To read part one of The Lake, Perrine Leblanc’s follow-up to her Governor General’s Literary Award–winning first novel, Kolia, is to savour enough narrative eeriness to satisfy any David Lynch fan. In spare, allusive language, Leblanc describes the chilling fictional Quebec town of Malabourg and the murders of three young women whose bodies turn up in the town’s lake, thereafter known as “the tomb.” What begins as promisingly dark and offbeat, however, soon loses its momentum; the intensity of the first 40 pages is, unfortunately, never regained.

The Lake Perrine Leblank Lazer Lederhendler October 2015The second part of the novel focuses on teenaged Mina and her unrequited love for Alexis, the town florist. Ostracized by Malabourg’s inhabitants on account of her black hair and native heritage, she is “mistrusted, called gothic, a savage, a kawish.” Mina knows who committed the three murders, and after a period of fear-induced silence decides to reveal this information. The result is predictable, and the novel’s mood of foreboding evaporates.

We are left with descriptions of a number of marginal characters, including the “amiable old whore” Madame Ka; Sam, the brother of one of the murdered girls, who begins sleeping with Mina; a vagrant who appears briefly to be a suspect in the murders; and Mina’s grandmother Cécile, “an herbalist and something of a sorceress,” who lives on the nearby Indian reserve, Mowebaktabaak. While these vividly drawn characters add texture to the story, ultimately they don’t seem to serve any larger purpose.

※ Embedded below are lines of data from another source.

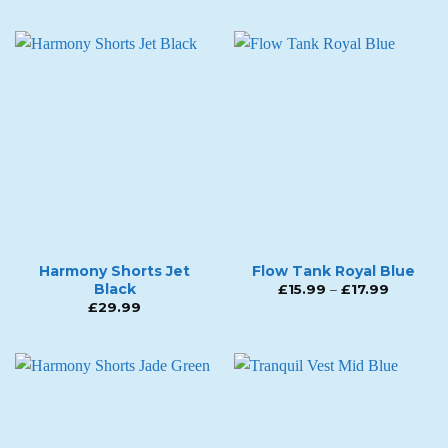
Harmony Shorts Jet
Flow Tank Royal Blue
Black
Price
£
15.99
–
£
17.99
range:
£
29.99
£15.99
through
£17.99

The Lake concludes nearly five years after the murders with Mina escaping Malabourg to attend university in Montreal. In the city, she meets Alexis again. Returned from two years in France apprenticing with a master perfumer, he operates a flower shop in Montreal. The two have matured in the years away from Malabourg, and they fall in love as Alexis works toward an unusual tribute to the fallen young women of their hometown. Leblanc’s novel, which begins with an atmosphere that recalls David Lynch, ends more in the manner of Nora Ephron.